There’s just something about mini potatoes that are more fun. They’re the perfect bite size and they roast up juuuust right.
The key to getting these mini potatoes roasted to crispy perfection is to make sure that there is space between the potatoes on the baking sheet. If they’re too close together, they end up being steamed rather than roasted.
Now how about that creamy pesto dipping sauce. It’s the perfect flavor combo to compliment the rosemary and oregano on the potatoes. And pesto just makes everything better. Made using store bought basil pesto (or feel free to make your own if you’re feeling adventurous), nonfat greek yogurt, a little grated parm, and garlic, it’s SO simple to whip up and it’s quite healthy!
A potato side dish is iconic. And this one is just elevated with the delicious sauce to dip those perfectly roasted little po-tats into. I made these with a yummy rotisserie chicken and some roasted broccoli, and I’m telling ya...it was one heck of a meal.
Any leftovers can be used to add to a lunch the next day, or even heat them up in a skillet with some eggs for a tasty breakfast. The options are really endless when it comes to potatoes.
If you do give these Roasted Mini Potatoes with Creamy Pesto Sauce a try, be sure to comment below and/or tag me on Instagram and let me know how you like them! I really love to hear your thoughts.
Thanks for stopping by!
Take Care xx
Slim
Roasted Mini Potatoes with Creamy Pesto Sauce
Prep time: 15 minutes
Cook time: 30 - 35 minutes
Total time: 50 minutes
Serves: 6
Ingredients
1 ½ lbs mini potatoes, halved
2 tbsp olive oil
1 tbsp rosemary
1 tsp oregano
1 tsp garlic powder
Salt and pepper to taste
For the dipping sauce:
¼ cup basil pesto (I used Rao’s)
¼ cup plain, nonfat greek yogurt
1 tsp chopped garlic
1 tbsp grated parmesan
Instructions
Preheat the oven to 425°F and prepare a baking sheet with nonstick spray or olive oil. Set aside
In a large bowl toss the potatoes with the olive oil, rosemary, oregano, garlic powder, and salt and pepper. Mix until the potatoes are evenly coated with the oil and seasoning.

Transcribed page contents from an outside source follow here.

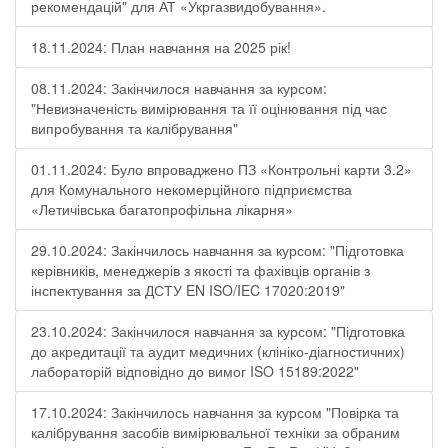
рекомендацій" для АТ «Укргазвидобування».
18.11.2024: План навчання на 2025 рік!
08.11.2024: Закінчилося навчання за курсом:
"Невизначеність вимірювання та її оцінювання під час
випробування та калібрування"
01.11.2024: Було впроваджено ПЗ «Контрольні карти 3.2»
для Комунального некомерційного підприємства
«Летичівська багатопрофільна лікарня»
29.10.2024: Закінчилось навчання за курсом: "Підготовка
керівників, менеджерів з якості та фахівців органів з
інспектування за ДСТУ EN ISO/IEC 17020:2019"
23.10.2024: Закінчилося навчання за курсом: "Підготовка
до акредитації та аудит медичних (клініко-діагностичних)
лабораторій відповідно до вимог ISO 15189:2022"
17.10.2024: Закінчилось навчання за курсом "Повірка та
калібрування засобів вимірювальної техніки за обраним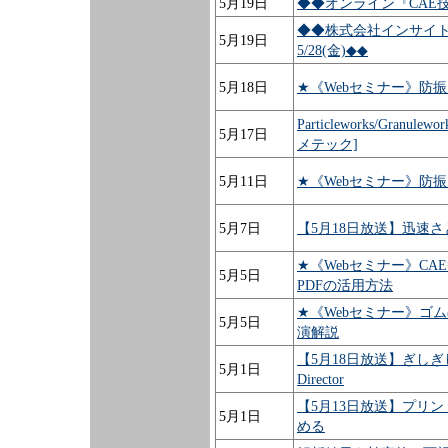
5月19日
◆◆オンライン『CAE
◆◆株式会社インサイ
5月19日
5/28(金)◆◆
5月18日
★《Webセミナー》防
Particleworks/G
5月17日
メテック]
5月11日
★《Webセミナー》防
5月7日
【5月18日放送】迅速
★《Webセミナー》C
5月5日
PDFの活用方法
★《Webセミナー》ゴ
5月5日
演解説
【5月18日放送】ぎしぎしが
5月1日
Director
【5月13日放送】プリ
5月1日
める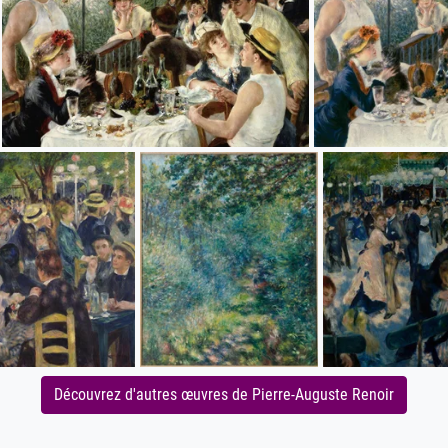
Découvrez d'autres œuvres de Pierre-Auguste Renoir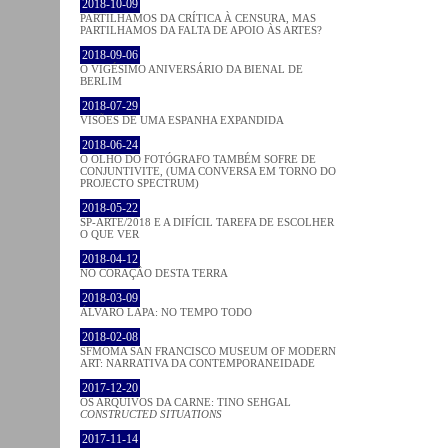
2018-10-09
PARTILHAMOS DA CRÍTICA À CENSURA, MAS
PARTILHAMOS DA FALTA DE APOIO ÀS ARTES?
2018-09-06
O VIGÉSIMO ANIVERSÁRIO DA BIENAL DE
BERLIM
2018-07-29
VISÕES DE UMA ESPANHA EXPANDIDA
2018-06-24
O OLHO DO FOTÓGRAFO TAMBÉM SOFRE DE
CONJUNTIVITE, (UMA CONVERSA EM TORNO DO
PROJECTO SPECTRUM)
2018-05-22
SP-ARTE/2018 E A DIFÍCIL TAREFA DE ESCOLHER
O QUE VER
2018-04-12
NO CORAÇÂO DESTA TERRA
2018-03-09
ÁLVARO LAPA: NO TEMPO TODO
2018-02-08
SFMOMA SAN FRANCISCO MUSEUM OF MODERN
ART: NARRATIVA DA CONTEMPORANEIDADE
2017-12-20
OS ARQUIVOS DA CARNE: TINO SEHGAL
CONSTRUCTED SITUATIONS
2017-11-14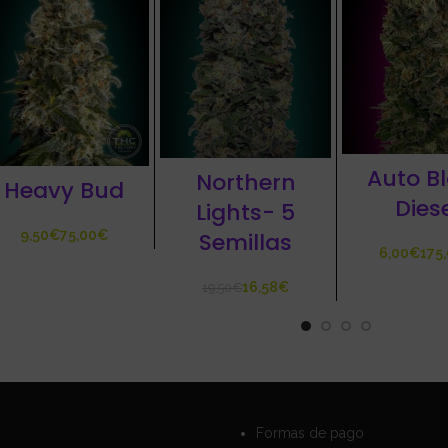
Auto B
Northern
Heavy Bud
Dies
Lights- 5
€
€
Semillas
€
16,58
€
19,50
€
Formas de pago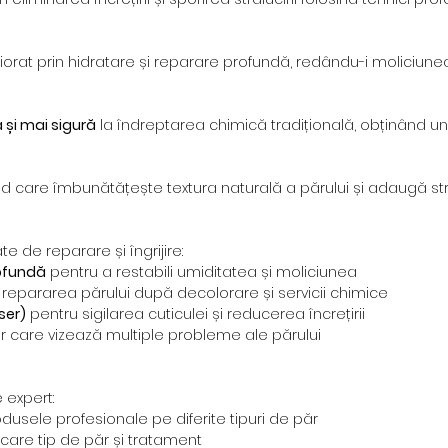
rat prin hidratare și reparare profundă, redându-i moliciunea ș
 și mai sigură
la îndreptarea chimică tradițională, obținând un 
ted care îmbunătățește textura naturală a părului și adaugă st
e de reparare și îngrijire:
rofundă
pentru a restabili umiditatea și moliciunea
 repararea părului după decolorare și servicii chimice
ser)
pentru sigilarea cuticulei și reducerea încrețirii
r care vizează multiple probleme ale părului
 expert:
dusele profesionale pe diferite tipuri de păr
care tip de păr și tratament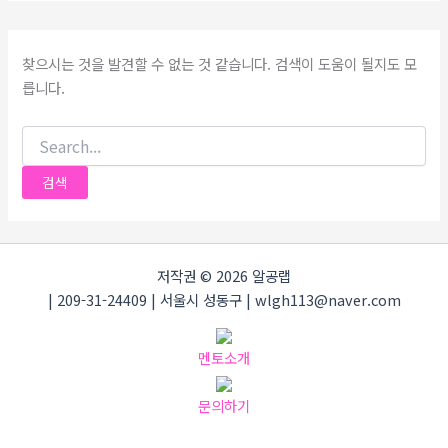
찾으시는 것을 발견할 수 없는 것 같습니다. 검색이 도움이 될지도 모
릅니다.
저작권 © 2026 알공랩
| 209-31-24409 | 서울시 성동구 | wlgh113@naver.com
멘토소개
문의하기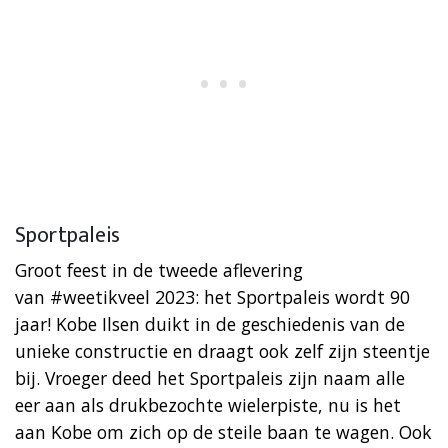
Sportpaleis
Groot feest in de tweede aflevering
van #weetikveel 2023: het Sportpaleis wordt 90
jaar! Kobe Ilsen duikt in de geschiedenis van de
unieke constructie en draagt ook zelf zijn steentje
bij. Vroeger deed het Sportpaleis zijn naam alle
eer aan als drukbezochte wielerpiste, nu is het
aan Kobe om zich op de steile baan te wagen. Ook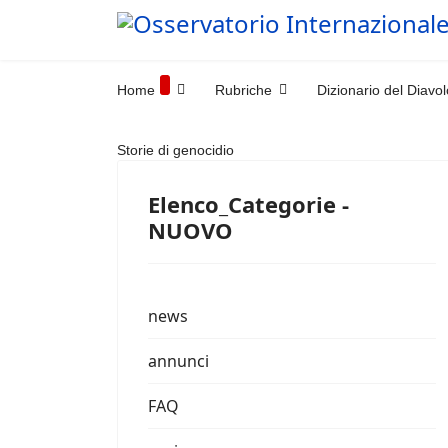
Home
Rubriche
Dizionario del Diavol
Storie di genocidio
Elenco_Categorie -
NUOVO
news
annunci
FAQ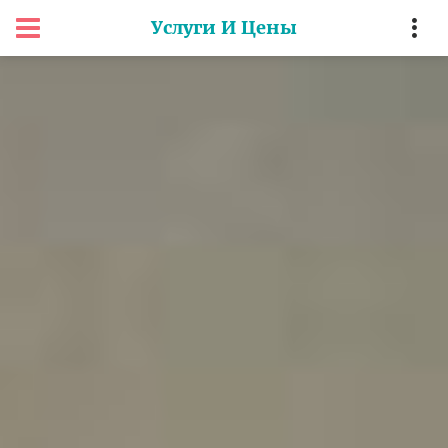
Услуги И Цены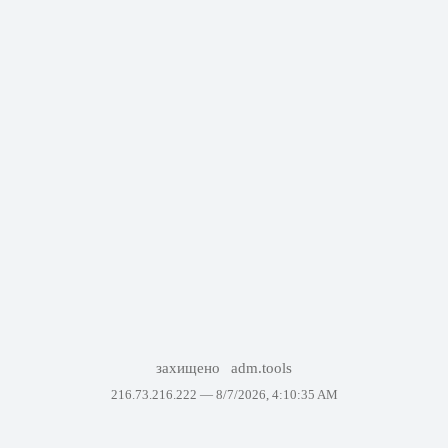
захищено
adm.tools
216.73.216.222 —
8/7/2026, 4:10:35 AM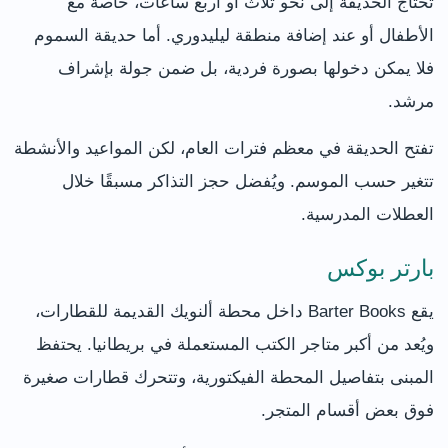
تحتاج الحديقة إلى نحو ثلاث أو أربع ساعات، خاصة مع
الأطفال أو عند إضافة منطقة ليليدوري. أما حديقة السموم
فلا يمكن دخولها بصورة فردية، بل ضمن جولة بإشراف
مرشد.
تفتح الحديقة في معظم فترات العام، لكن المواعيد والأنشطة
تتغير حسب الموسم. ويُفضل حجز التذاكر مسبقًا خلال
العطلات المدرسية.
بارتر بوكس
يقع Barter Books داخل محطة ألنويك القديمة للقطارات،
ويُعد من أكبر متاجر الكتب المستعملة في بريطانيا. يحتفظ
المبنى بتفاصيل المحطة الفيكتورية، وتتحرك قطارات صغيرة
فوق بعض أقسام المتجر.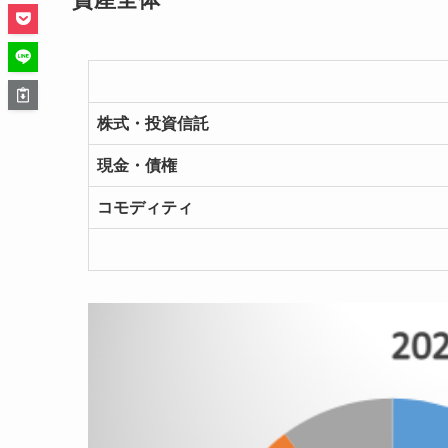
株式・投資信託
現金・債権
コモディティ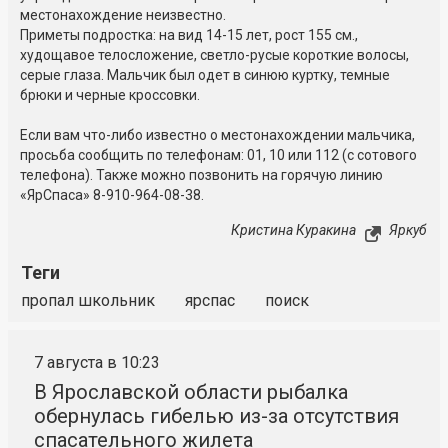
местонахождение неизвестно.
Приметы подростка: на вид 14-15 лет, рост 155 см.,
худощавое телосложение, светло-русые короткие волосы,
серые глаза. Мальчик был одет в синюю куртку, темные
брюки и черные кроссовки.
Если вам что-либо известно о местонахождении мальчика,
просьба сообщить по телефонам: 01, 10 или 112 (с сотового
телефона). Также можно позвонить на горячую линию
«ЯрСпаса» 8-910-964-08-38.
Кристина Куракина
Яркуб
Теги
пропал школьник
ярспас
поиск
7 августа в 10:23
В Ярославской области рыбалка
обернулась гибелью из-за отсутствия
спасательного жилета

Place the potato pieces on the prepped baking sheet, leaving space between each piece (around ½ - 1 inch). Roast in the oven for 30-35 minutes, or until the potatoes are tender and a nice golden brown.
Meanwhile, add the pesto, yogurt, garlic, and parmesan to a small bowl. Whisk together until well combined.
Once the potatoes are done, serve them with the sauce on the side and enjoy!